Un Ambassador Nikki Haley describes sanctions against North Korea, Russia, and Iran, and also Venezuela humanitarian crisis.

CUCUTA, Colombia – Maria Elena Lopez Gonzalez left her home in Venezuela three months ago. She said she wants to earn enough money here to return home, and then bring her young son to Colombia.

“We have a lack of food and medicine. Children are dying because of the lack of medicine. The seniors are going to die because of the lack of medicines,” said Lopez Gonzales of the conditions in your home. “We can’t find any food. Everything is overpriced, and that is why the majority of Venezuelans are on the run from the situation.”

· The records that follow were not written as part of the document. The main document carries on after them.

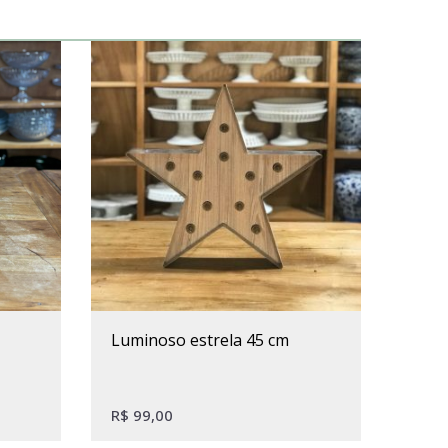
luminoso estrela 45 cm
R$
99,00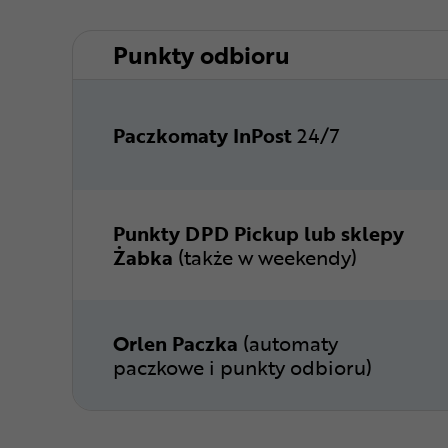
Punkty odbioru
Paczkomaty InPost
24/7
Punkty DPD Pickup lub sklepy
Żabka
(także w weekendy)
Orlen Paczka
(automaty
paczkowe i punkty odbioru)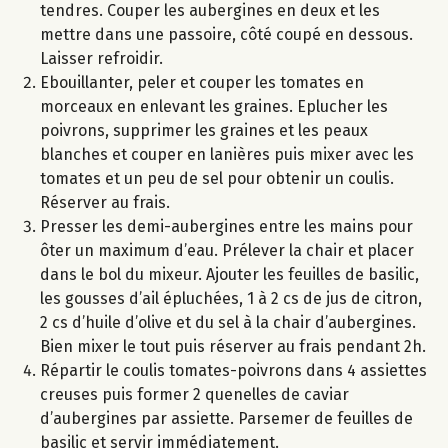
tendres. Couper les aubergines en deux et les
mettre dans une passoire, côté coupé en dessous.
Laisser refroidir.
Ebouillanter, peler et couper les tomates en
morceaux en enlevant les graines. Eplucher les
poivrons, supprimer les graines et les peaux
blanches et couper en lanières puis mixer avec les
tomates et un peu de sel pour obtenir un coulis.
Réserver au frais.
Presser les demi-aubergines entre les mains pour
ôter un maximum d’eau. Prélever la chair et placer
dans le bol du mixeur. Ajouter les feuilles de basilic,
les gousses d’ail épluchées, 1 à 2 cs de jus de citron,
2 cs d’huile d’olive et du sel à la chair d’aubergines.
Bien mixer le tout puis réserver au frais pendant 2h.
Répartir le coulis tomates-poivrons dans 4 assiettes
creuses puis former 2 quenelles de caviar
d’aubergines par assiette. Parsemer de feuilles de
basilic et servir immédiatement.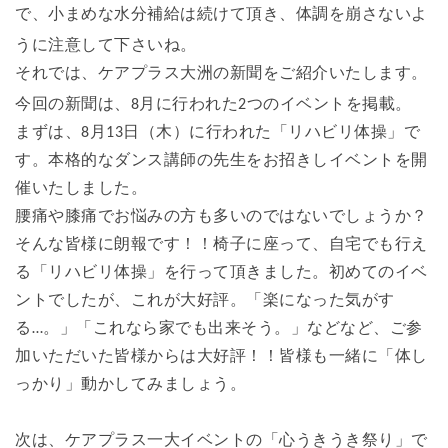
で、
小まめな水分補給は続けて頂き、体調を崩さないよ
うに注意して下さいね。
それでは、ケアプラス大洲の新聞をご紹介いたします。
今回の新聞は、8月に行われた2つのイベントを掲載。
まずは、8月13日（木）に行われた「リハビリ体操」で
す。
本格的なダンス講師の先生をお招きしイベントを開
催いたしました。
腰痛や膝痛でお悩みの方も多いのではないでしょうか？
そんな皆様に朗報です！！椅子に座って、自宅でも行え
る「リハビリ体操」を行って頂きました。
初めてのイベ
ントでしたが、これが大好評。
「楽になった気がす
る…。」「これなら家でも出来そう。」などなど、ご参
加いただいた皆様からは大好評！！皆様も
一緒に「体し
っかり」動かしてみましょう。
次は、ケアプラス一大イベントの「心うきうき祭り」で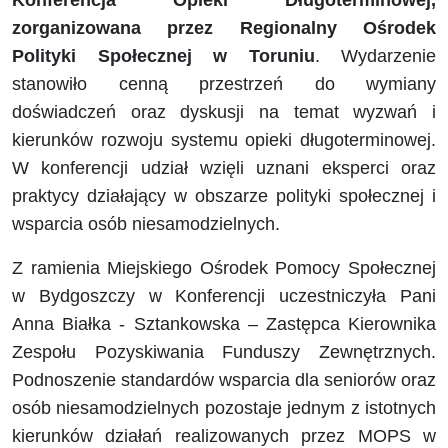
Konferencja Opieki Długoterminowej,
zorganizowana przez Regionalny Ośrodek
Polityki Społecznej w Toruniu
. Wydarzenie
stanowiło cenną przestrzeń do wymiany
doświadczeń oraz dyskusji na temat wyzwań i
kierunków rozwoju systemu opieki długoterminowej.
W konferencji udział wzięli uznani eksperci oraz
praktycy działający w obszarze polityki społecznej i
wsparcia osób niesamodzielnych.
Z ramienia Miejskiego Ośrodek Pomocy Społecznej
w Bydgoszczy w Konferencji uczestniczyła Pani
Anna Białka - Sztankowska – Zastępca Kierownika
Zespołu Pozyskiwania Funduszy Zewnętrznych.
Podnoszenie standardów wsparcia dla seniorów oraz
osób niesamodzielnych pozostaje jednym z istotnych
kierunków działań realizowanych przez MOPS w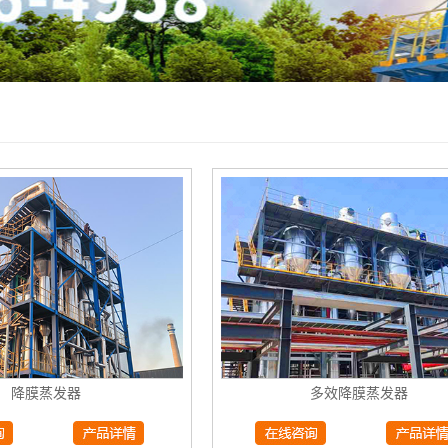
降膜蒸发器
多效降膜蒸发器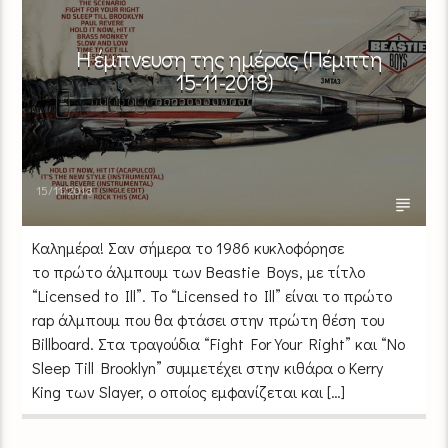
Η έμπνευση της ημέρας (Πέμπτη
15-11-2018)
15/11/2018
Καλημέρα! Σαν σήμερα το 1986 κυκλοφόρησε
το πρώτο άλμπουμ των Beastie Boys, με τίτλο
“Licensed to Ill”. Το “Licensed to Ill” είναι το πρώτο
rap άλμπουμ που θα φτάσει στην πρώτη θέση του
Billboard. Στα τραγούδια “Fight For Your Right” και “No
Sleep Till Brooklyn” συμμετέχει στην κιθάρα ο Kerry
King των Slayer, ο οποίος εμφανίζεται και […]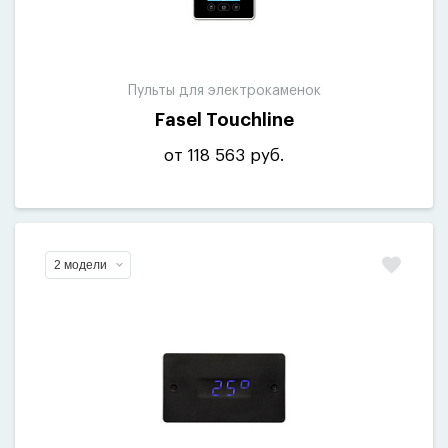
Пульты для электрокаменок
Fasel Touchline
от 118 563 руб.
2 модели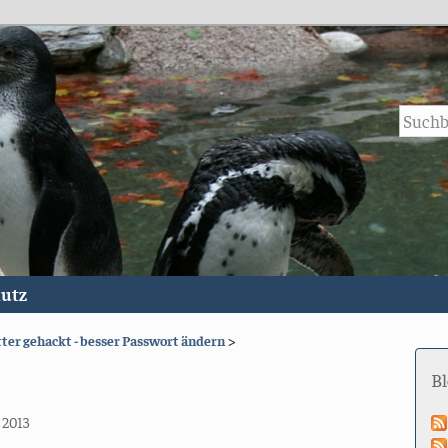
utz
ter gehackt - besser Passwort ändern
>
B
 2013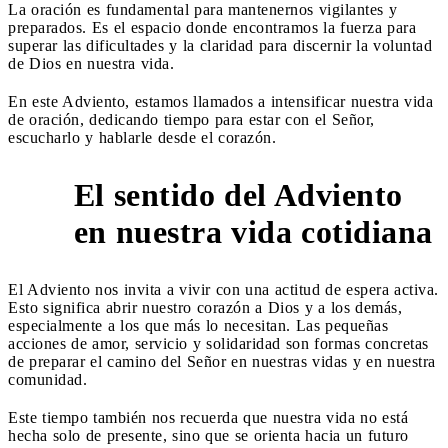
La oración es fundamental para mantenernos vigilantes y
preparados. Es el espacio donde encontramos la fuerza para
superar las dificultades y la claridad para discernir la voluntad
de Dios en nuestra vida.
En este Adviento, estamos llamados a intensificar nuestra vida
de oración, dedicando tiempo para estar con el Señor,
escucharlo y hablarle desde el corazón.
El sentido del Adviento
4
en nuestra vida cotidiana
El Adviento nos invita a vivir con una actitud de espera activa.
Esto significa abrir nuestro corazón a Dios y a los demás,
especialmente a los que más lo necesitan. Las pequeñas
acciones de amor, servicio y solidaridad son formas concretas
de preparar el camino del Señor en nuestras vidas y en nuestra
comunidad.
Este tiempo también nos recuerda que nuestra vida no está
hecha solo de presente, sino que se orienta hacia un futuro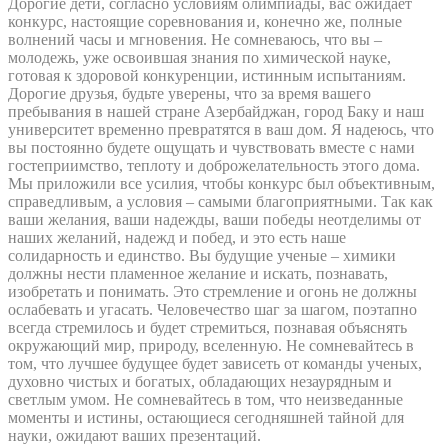
Дорогие дети, согласно условиям олимпиады, вас ожидает
конкурс, настоящие соревнования и, конечно же, полные
волнений часы и мгновения. Не сомневаюсь, что вы –
молодежь, уже освоившая знания по химической науке,
готовая к здоровой конкуренции, истинным испытаниям.
Дорогие друзья, будьте уверены, что за время вашего
пребывания в нашей стране Азербайджан, город Баку и наш
университет временно превратятся в ваш дом. Я надеюсь, что
вы постоянно будете ощущать и чувствовать вместе с нами
гостеприимство, теплоту и доброжелательность этого дома.
Мы приложили все усилия, чтобы конкурс был объективным,
справедливым, а условия – самыми благоприятными. Так как
ваши желания, ваши надежды, ваши победы неотделимы от
наших желаний, надежд и побед, и это есть наше
солидарность и единство. Вы будущие ученые – химики
должны нести пламенное желание и искать, познавать,
изобретать и понимать. Это стремление и огонь не должны
ослабевать и угасать. Человечество шаг за шагом, поэтапно
всегда стремилось и будет стремиться, познавая объяснять
окружающий мир, природу, вселенную. Не сомневайтесь в
том, что лучшее будущее будет зависеть от команды ученых,
духовно чистых и богатых, обладающих незаурядным и
светлым умом. Не сомневайтесь в том, что неизведанные
моменты и истины, остающиеся сегодняшней тайной для
науки, ожидают ваших презентаций.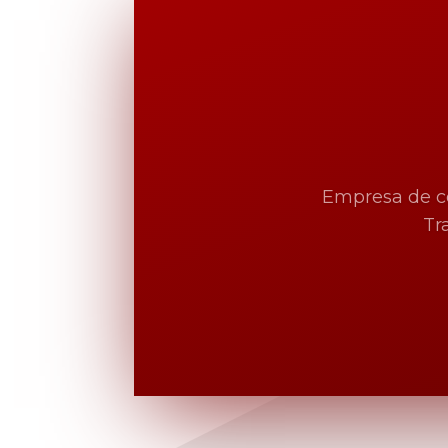
Empresa de co
Tr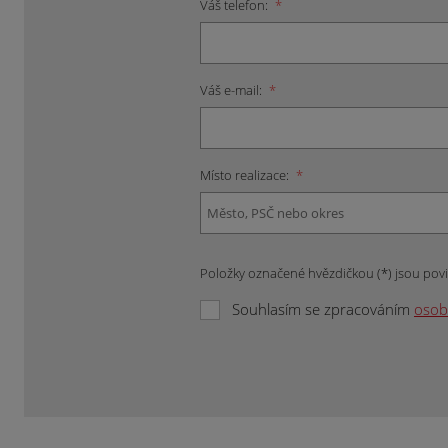
Váš telefon:
*
Váš e-mail:
*
Místo realizace:
*
Položky označené hvězdičkou (*) jsou pov
Souhlasím se zpracováním
osob
Formulář
se
nepodařilo
odeslat.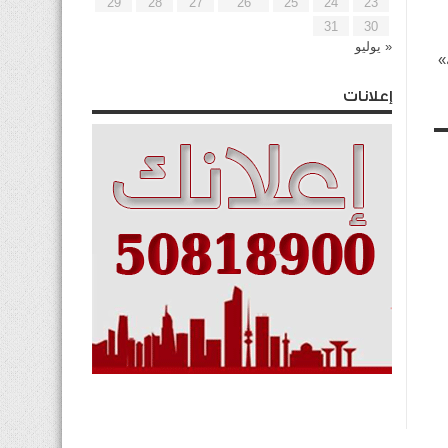
29
28
27
26
25
24
23
31
30
« يوليو
»
إعلانات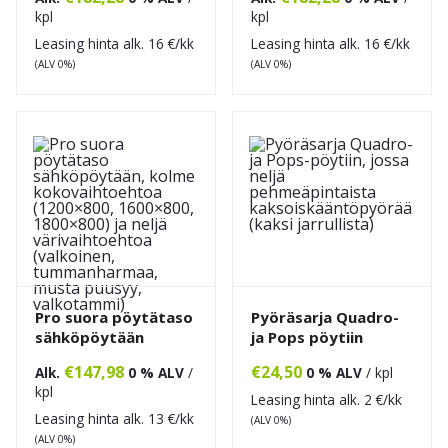
kpl
kpl
Leasing hinta alk.
16
€/kk
Leasing hinta alk.
16
€/kk
(ALV 0%)
(ALV 0%)
Pro suora pöytätaso
Pyöräsarja Quadro-
sähköpöytään
ja Pops pöytiin
€
147,98
€
24,50
Alk.
0 % ALV
/
0 % ALV
/ kpl
kpl
Leasing hinta alk.
2
€/kk
Leasing hinta alk.
13
€/kk
(ALV 0%)
(ALV 0%)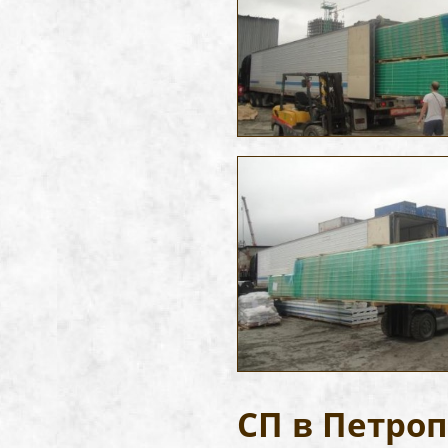
СП в Петро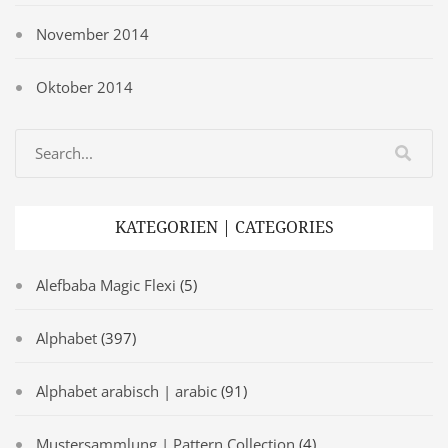
November 2014
Oktober 2014
KATEGORIEN | CATEGORIES
Alefbaba Magic Flexi
(5)
Alphabet
(397)
Alphabet arabisch | arabic
(91)
Mustersammlung | Pattern Collection
(4)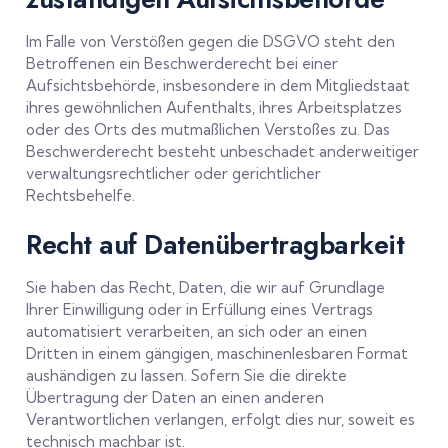
Im Falle von Verstößen gegen die DSGVO steht den
Betroffenen ein Beschwerderecht bei einer
Aufsichtsbehörde, insbesondere in dem Mitgliedstaat
ihres gewöhnlichen Aufenthalts, ihres Arbeitsplatzes
oder des Orts des mutmaßlichen Verstoßes zu. Das
Beschwerderecht besteht unbeschadet anderweitiger
verwaltungsrechtlicher oder gerichtlicher
Rechtsbehelfe.
Recht auf Daten­übertrag­barkeit
Sie haben das Recht, Daten, die wir auf Grundlage
Ihrer Einwilligung oder in Erfüllung eines Vertrags
automatisiert verarbeiten, an sich oder an einen
Dritten in einem gängigen, maschinenlesbaren Format
aushändigen zu lassen. Sofern Sie die direkte
Übertragung der Daten an einen anderen
Verantwortlichen verlangen, erfolgt dies nur, soweit es
technisch machbar ist.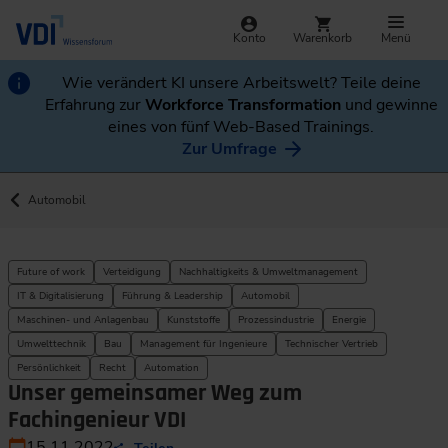
Konto
Warenkorb
Menü
Wie verändert KI unsere Arbeitswelt? Teile deine
Erfahrung zur
Workforce Transformation
und gewinne
eines von fünf Web-Based Trainings.
Zur Umfrage
Automobil
Future of work
Verteidigung
Nachhaltigkeits & Umweltmanagement
IT & Digitalisierung
Führung & Leadership
Automobil
Maschinen- und Anlagenbau
Kunststoffe
Prozessindustrie
Energie
Umwelttechnik
Bau
Management für Ingenieure
Technischer Vertrieb
Persönlichkeit
Recht
Automation
Unser gemeinsamer Weg zum
Fachingenieur VDI
15.11.2022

Millions have left Venezuela since the collapse of the oil price in the year 2014. In the Colombian border town of Cúcuta, government officials, tens of thousands of Venezuelans cross the Simon Bolivar bridge, said that in Colombia every day. Some stay, others move on to different countries in the region, and many return to Venezuela after receiving food and medicine from relief agencies.

To go during a tour of auxiliary measures in Cucuta on Wednesday, the U.S. Ambassador to the United Nations Nikki Haley blamed the crisis on the Venezuelan President Nicolas Maduro and his socialist regime and said: “it is time for Maduro.”

“We need the international community to understand that the United States – Yes, we have $60 million, and we will give 9 million US dollars more today – but this must step each and everyone must be loud against Maduro and the strength to leave him,” Haley told Fox News interview in an exclusive TV.

Those who said of the crisis, the situation is getting worse and worse.

“I was among the people caught in torrential rain and I have not found shelter. I live in the streets,” said Lopez Gonzales. “We want to solve all of these problems, we want free handouts, we want to work with.”

Other said, that you flee a repressive government.

“We are politically persecuted, we have been persecuted by this government. To escape everyone that has been followed has had from the government,” said a Venezuelan man cross the bridge, and in Colombia. “We have left our country in search of a new horizon, because they want to kill us, they killed our families, and hide everything around the world is happening in Venezuela.”

This weekend there was an assassination attempt on Maduro. It failed, and several Venezuelans in a Catholic kitchen in Cucuta, said the Maduro regime among its citizens, suppressed for the trial.

Despite the assassination attempt, Maduro remains in power, the crisis continues and the daily March of the refugees accumulated in the Colombian border cities.

“We want a better future for our families,” said a Venezuelan man in the crossroads in Colombia. “We are all professionals.”

Rich Edson is a Washington correspondent for Fox News Channel. He previously served as Fox Business Network’s Washington correspondent.